* _TASK DIRECTIONS_
Scan the records below for the string "pour" and return every line where it appears.

* _EXTRACTED ENTRIES_
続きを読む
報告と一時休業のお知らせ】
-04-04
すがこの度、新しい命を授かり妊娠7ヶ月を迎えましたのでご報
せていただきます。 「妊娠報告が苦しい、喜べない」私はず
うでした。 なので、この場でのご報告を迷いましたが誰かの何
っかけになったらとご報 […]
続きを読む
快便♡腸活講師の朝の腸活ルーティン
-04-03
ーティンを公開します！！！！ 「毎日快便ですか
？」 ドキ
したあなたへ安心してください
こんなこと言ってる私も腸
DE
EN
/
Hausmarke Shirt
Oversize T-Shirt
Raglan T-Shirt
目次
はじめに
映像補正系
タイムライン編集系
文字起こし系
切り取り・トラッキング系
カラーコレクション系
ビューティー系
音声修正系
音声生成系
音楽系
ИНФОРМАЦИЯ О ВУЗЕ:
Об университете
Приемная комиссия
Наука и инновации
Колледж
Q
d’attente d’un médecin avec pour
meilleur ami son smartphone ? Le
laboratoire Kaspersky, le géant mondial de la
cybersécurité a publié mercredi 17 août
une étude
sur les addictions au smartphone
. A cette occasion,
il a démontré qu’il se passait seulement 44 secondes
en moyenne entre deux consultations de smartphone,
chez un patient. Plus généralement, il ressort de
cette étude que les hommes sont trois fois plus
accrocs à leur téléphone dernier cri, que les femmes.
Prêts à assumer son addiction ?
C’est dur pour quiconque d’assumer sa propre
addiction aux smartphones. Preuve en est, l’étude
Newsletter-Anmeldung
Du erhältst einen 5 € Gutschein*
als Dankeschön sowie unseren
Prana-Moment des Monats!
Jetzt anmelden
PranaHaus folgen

* _EXERCISE RESPONSE_
d’attente d’un médecin avec pour
C’est dur pour quiconque d’assumer sa propre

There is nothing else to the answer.